-- PROBLEM DESCRIPTION --
Only lines holding the word "with" are needed; copy each of them from the material.
-------- EXERCISE MATERIALS
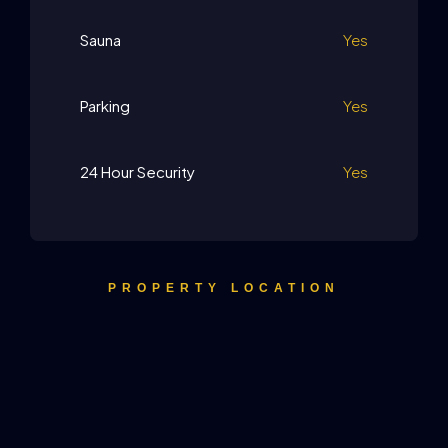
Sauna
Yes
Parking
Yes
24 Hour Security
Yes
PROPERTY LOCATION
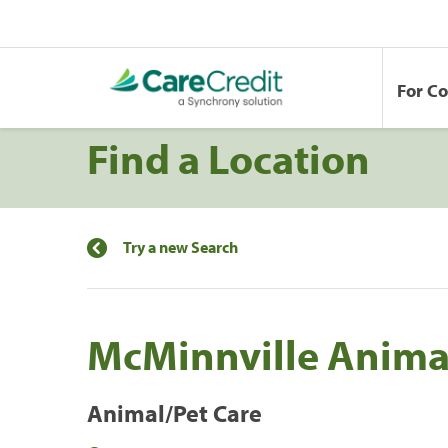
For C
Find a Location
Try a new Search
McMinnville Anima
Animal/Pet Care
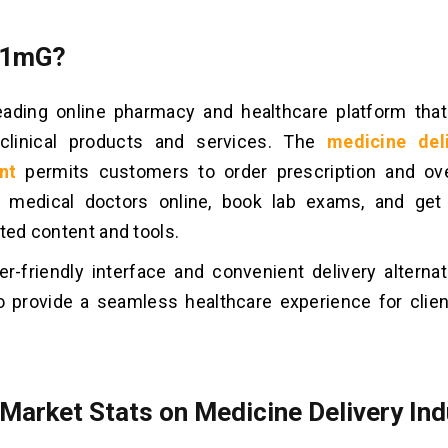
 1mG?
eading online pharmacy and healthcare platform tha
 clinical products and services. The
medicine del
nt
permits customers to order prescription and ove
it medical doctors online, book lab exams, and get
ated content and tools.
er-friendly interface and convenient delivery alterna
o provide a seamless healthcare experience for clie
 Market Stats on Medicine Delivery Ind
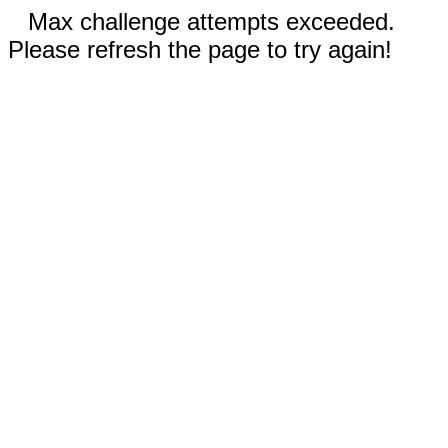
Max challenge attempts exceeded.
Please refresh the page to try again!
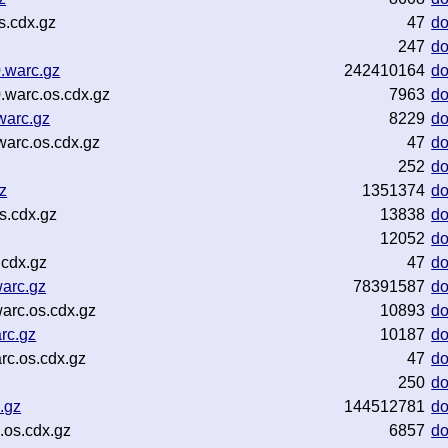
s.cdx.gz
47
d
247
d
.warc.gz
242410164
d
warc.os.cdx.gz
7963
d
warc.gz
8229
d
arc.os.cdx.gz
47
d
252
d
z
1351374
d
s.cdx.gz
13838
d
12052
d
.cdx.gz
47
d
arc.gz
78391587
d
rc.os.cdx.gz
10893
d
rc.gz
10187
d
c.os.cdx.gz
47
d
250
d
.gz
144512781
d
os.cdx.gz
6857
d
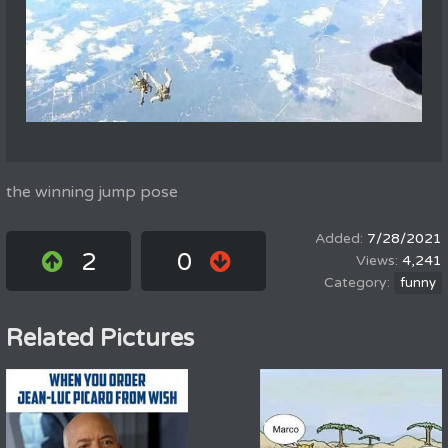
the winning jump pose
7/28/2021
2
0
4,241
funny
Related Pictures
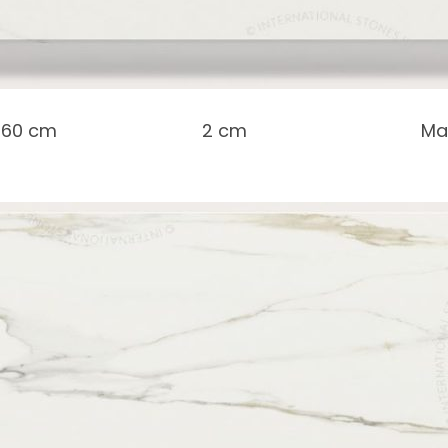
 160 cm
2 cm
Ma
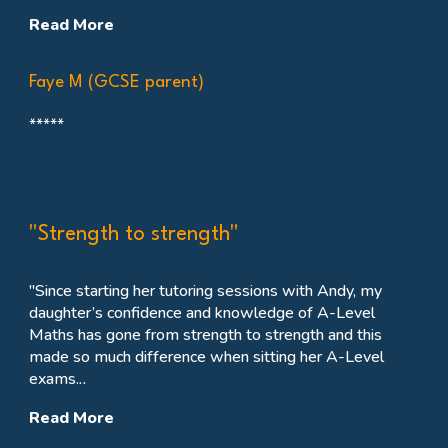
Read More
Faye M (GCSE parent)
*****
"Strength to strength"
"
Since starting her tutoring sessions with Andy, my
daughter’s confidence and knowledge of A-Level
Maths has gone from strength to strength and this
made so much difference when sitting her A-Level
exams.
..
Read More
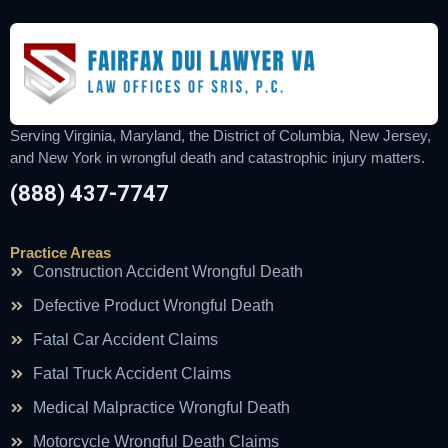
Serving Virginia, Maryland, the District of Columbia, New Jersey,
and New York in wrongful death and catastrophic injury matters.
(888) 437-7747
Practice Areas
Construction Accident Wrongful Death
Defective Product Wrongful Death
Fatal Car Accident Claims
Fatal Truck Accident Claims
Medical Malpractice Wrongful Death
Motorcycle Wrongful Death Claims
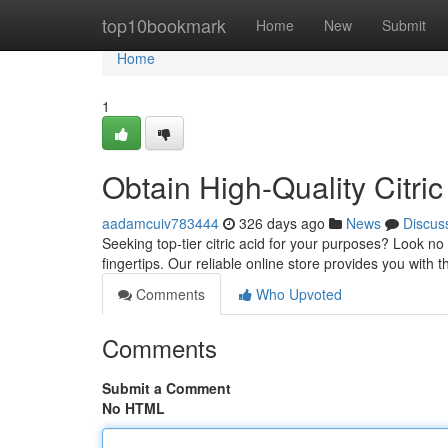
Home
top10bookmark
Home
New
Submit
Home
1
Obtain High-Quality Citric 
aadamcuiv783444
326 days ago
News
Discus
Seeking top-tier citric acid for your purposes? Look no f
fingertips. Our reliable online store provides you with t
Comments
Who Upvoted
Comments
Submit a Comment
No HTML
----------------
-- RESPONSE AREA --
Since starting her tutoring sessions with Andy, my
fingertips. Our reliable online store provides you with t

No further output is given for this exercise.